The European Union Agency for Network and Information Security (ENISA) has released a new report to help IT and security officers of healthcare organizations implement IoT devices securely and protect smart hospitals from a variety of threats.
We all know that attacks against hospitals are increasing, but according to security experts, ransomware and DDoS attacks are just the start.
The report, compiled with the help of infosec officers from several European hospitals and consultants and researchers from a variety of healthcare-oriented security bodies through the EU, contains:
- Information about the regulatory framework and guidelines related to information security in a smart hospital environment,
- An asset-centric approach to threat and risk analysis for the smart hospital environment,
- Likely attack scenarios (social engineering attack on hospital staff, tampering with medical devices, theft of hospital equipment, ransomware attack on hospital information systems, etc.)

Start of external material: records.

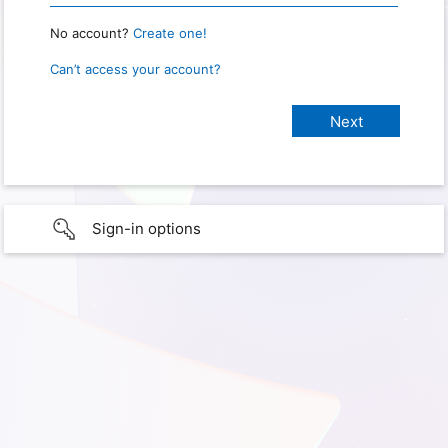
No account?
Create one!
Can’t access your account?
Sign-in options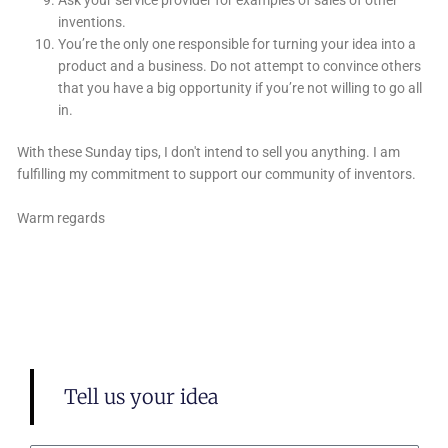
inventions.
You’re the only one responsible for turning your idea into a
product and a business. Do not attempt to convince others
that you have a big opportunity if you’re not willing to go all
in.
With these Sunday tips, I don't intend to sell you anything. I am
fulfilling my commitment to support our community of inventors.
Warm regards
Tell us your idea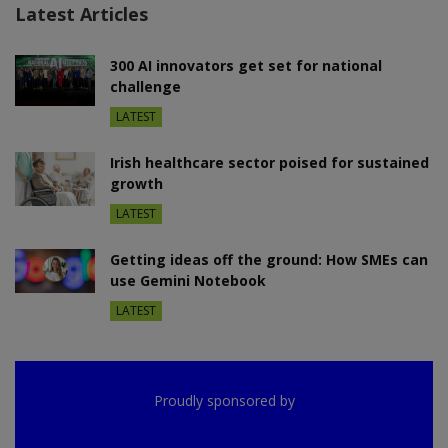
Latest Articles
300 AI innovators get set for national
challenge
LATEST
Irish healthcare sector poised for sustained
growth
LATEST
Getting ideas off the ground: How SMEs can
use Gemini Notebook
LATEST
Proudly sponsored by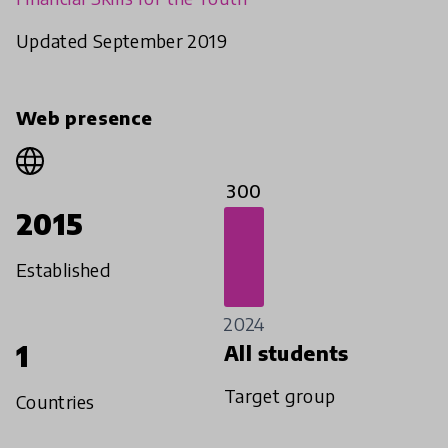
Updated September 2019
Web presence
300
2015
Established
2024
1
All students
Target group
Countries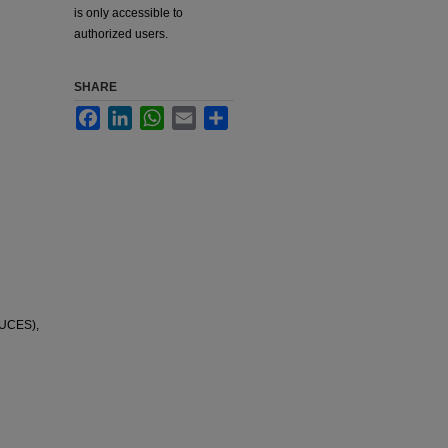
is only accessible to
authorized users.
SHARE
Facebook
LinkedIn
WhatsApp
Email
Share
NUCES),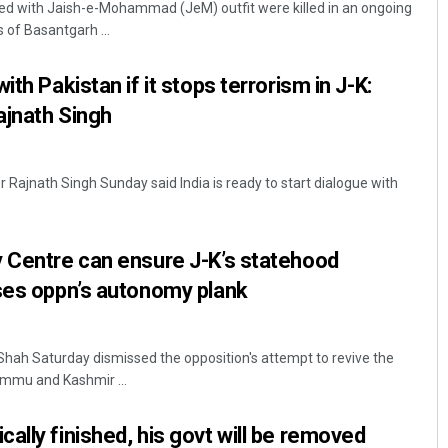
ted with Jaish-e-Mohammad (JeM) outfit were killed in an ongoing
 of Basantgarh ...
ith Pakistan if it stops terrorism in J-K:
ajnath Singh
r Rajnath Singh Sunday said India is ready to start dialogue with
.
Akshaya Kumar Dash
y Centre can ensure J-K’s statehood
DECEMBER 12, 2019
ses oppn’s autonomy plank
ah Saturday dismissed the opposition's attempt to revive the
mmu and Kashmir ...
ally finished, his govt will be removed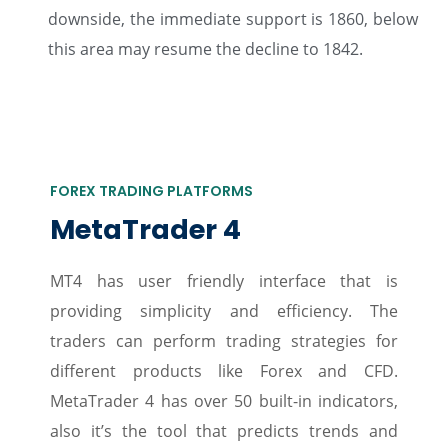
downside, the immediate support is 1860, below
this area may resume the decline to 1842.
FOREX TRADING PLATFORMS
MetaTrader 4
MT4 has user friendly interface that is
providing simplicity and efficiency. The
traders can perform trading strategies for
different products like Forex and CFD.
MetaTrader 4 has over 50 built-in indicators,
also it’s the tool that predicts trends and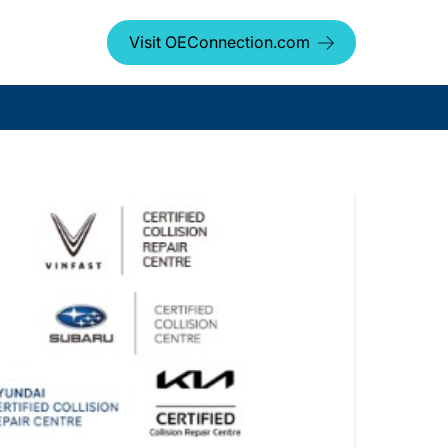
Visit OEConnection.com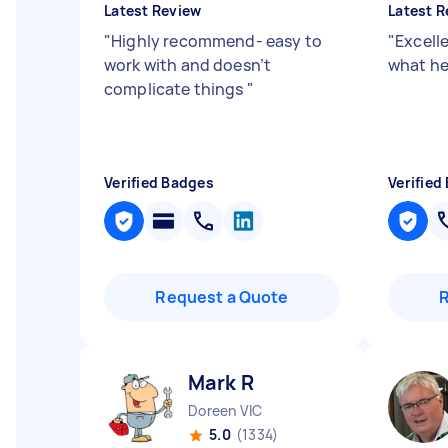
Latest Review
Latest R
"
Highly recommend- easy to
"
Excell
work with and doesn’t
what he
complicate things
"
Verified Badges
Verified
Request a Quote
Mark R
Doreen VIC
5.0
(1334)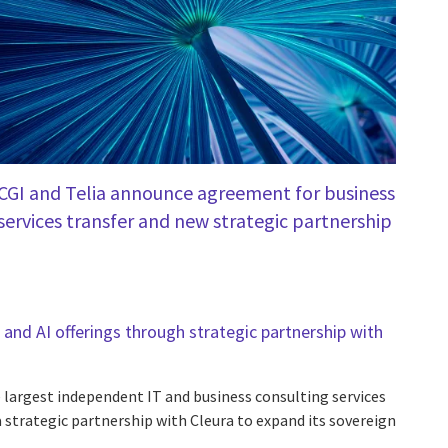
CGI and Telia announce agreement for business
services transfer and new strategic partnership
and AI offerings through strategic partnership with
e largest independent IT and business consulting services
 strategic partnership with Cleura to expand its sovereign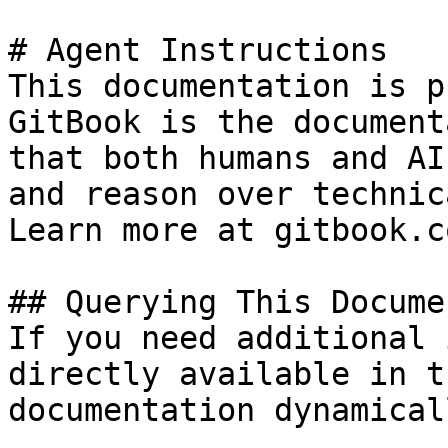
# Agent Instructions

This documentation is p
GitBook is the document
that both humans and AI
and reason over technic
Learn more at gitbook.co
## Querying This Docume
If you need additional 
directly available in t
documentation dynamical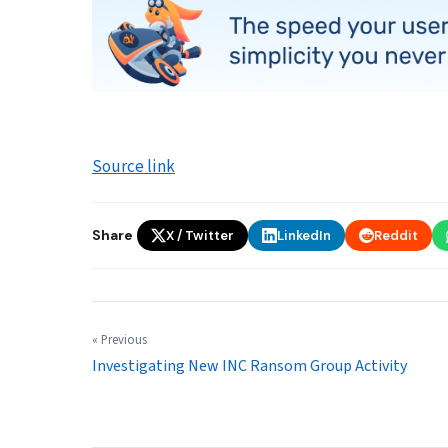
Source link
Share
X / Twitter
LinkedIn
Reddit
« Previous
Investigating New INC Ransom Group Activity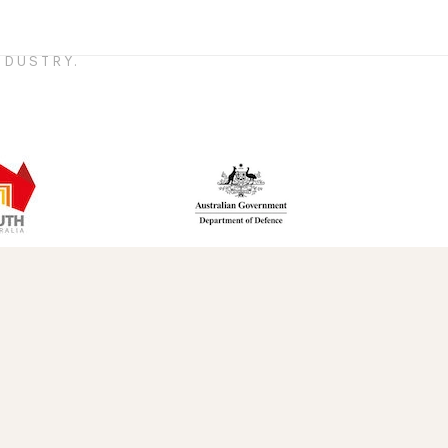
DUSTRY.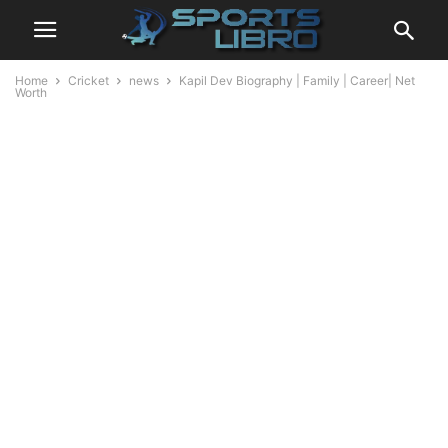
Home
Cricket
news
Kapil Dev Biography | Family | Career| Net
Worth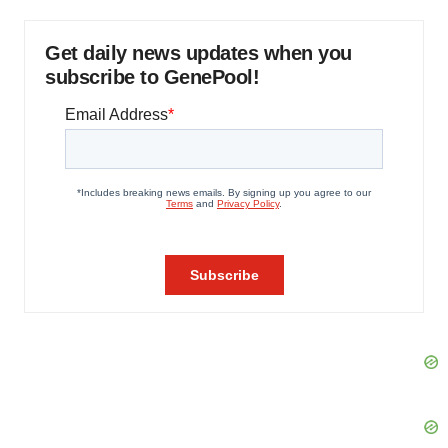
Get daily news updates when you
subscribe to GenePool!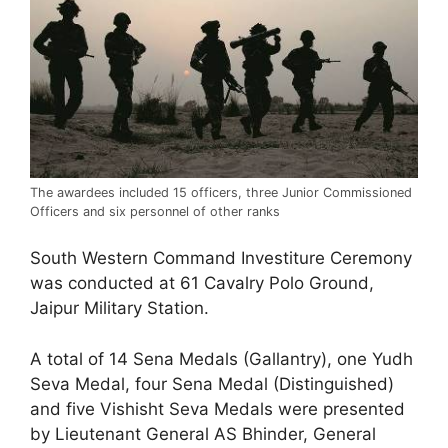
The awardees included 15 officers, three Junior Commissioned
Officers and six personnel of other ranks
South Western Command Investiture Ceremony
was conducted at 61 Cavalry Polo Ground,
Jaipur Military Station.
A total of 14 Sena Medals (Gallantry), one Yudh
Seva Medal, four Sena Medal (Distinguished)
and five Vishisht Seva Medals were presented
by Lieutenant General AS Bhinder, General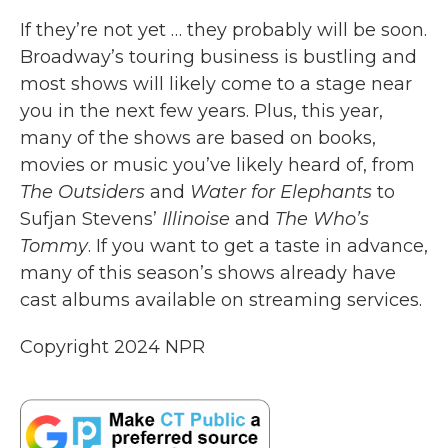
If they’re not yet … they probably will be soon.
Broadway’s touring business is bustling and
most shows will likely come to a stage near
you in the next few years. Plus, this year,
many of the shows are based on books,
movies or music you’ve likely heard of, from
The Outsiders
and
Water for Elephants
to
Sufjan Stevens’
Illinoise
and
The Who’s
Tommy
. If you want to get a taste in advance,
many of this season’s shows already have
cast albums available on streaming services.
Copyright 2024 NPR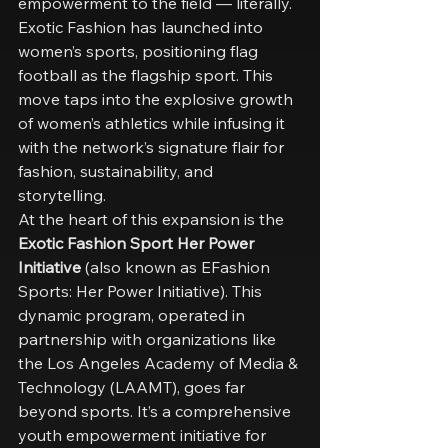
empowerment to the field — literally. 
Exotic Fashion has launched into 
women’s sports, positioning flag 
football as the flagship sport. This 
move taps into the explosive growth 
of women’s athletics while infusing it 
with the network’s signature flair for 
fashion, sustainability, and 
storytelling.
At the heart of this expansion is the 
Exotic Fashion Sport Her Power 
Initiative
 (also known as EFashion 
Sports: Her Power Initiative). This 
dynamic program, operated in 
partnership with organizations like 
the Los Angeles Academy of Media & 
Technology (LAAMT), goes far 
beyond sports. It’s a comprehensive 
youth empowerment initiative for 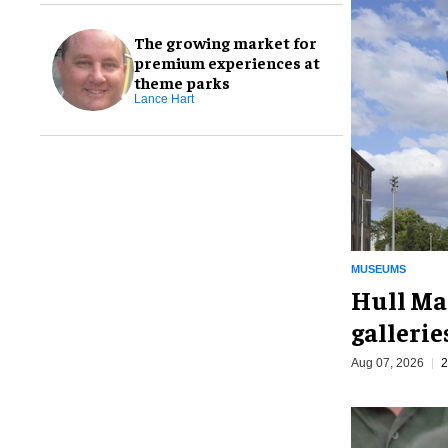
The growing market for
premium experiences at
theme parks
Lance Hart
MUSEUMS
Hull Ma
galleri
Aug 07, 2026
2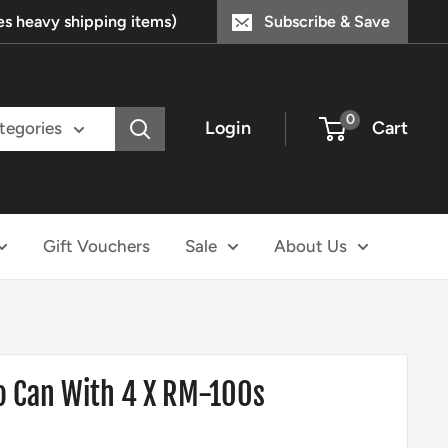
s heavy shipping items)
Subscribe & Save
0
Login
Cart
ategories
Gift Vouchers
Sale
About Us
Can With 4 X RM-100s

- Control and recovery measures, recommendations (both for hospitals and the healthcare industry), and security good practices (organizational and technical measures).
ENISA in 2017 will work on supporting the EU member states introducing baseline security measures to the critical sectors, focusing on healthcare organizations. Moreover, the agency will look more closely at cyber security issues in medical devices.
“Interconnected, decision making devices offer automation and efficiency in hospitals, making them at the same time vulnerable to malicious actions. ENISA seeks to co-operate with all stakeholders to enhance security and safety in hospitals adopting smart solutions, namely smart hospitals,” ENISA Executive Director, Udo Helmbrecht, commented this latest release.
This report is meant for hospital executives and IT and security professionals, but could also be a good read for executives and professionals of manufacturers of connected devices for healthcare, healthcare consultants, as well as policy makers from EU member states.